Provided entries:
====

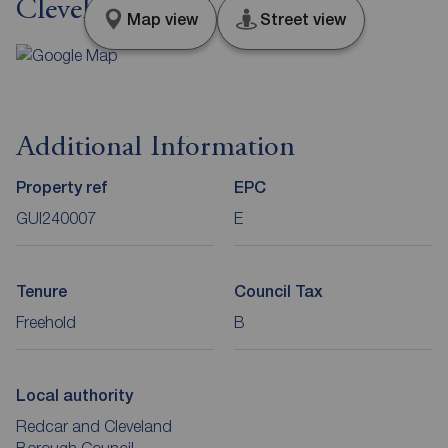
Cleveland, TS14
Map view
Street view
Additional Information
Property ref
EPC
GUI240007
E
Tenure
Council Tax
Freehold
B
Local authority
Redcar and Cleveland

====

Going through the listing, tally each line that contains "Cleveland", then state the total with no other text.

Task response: 2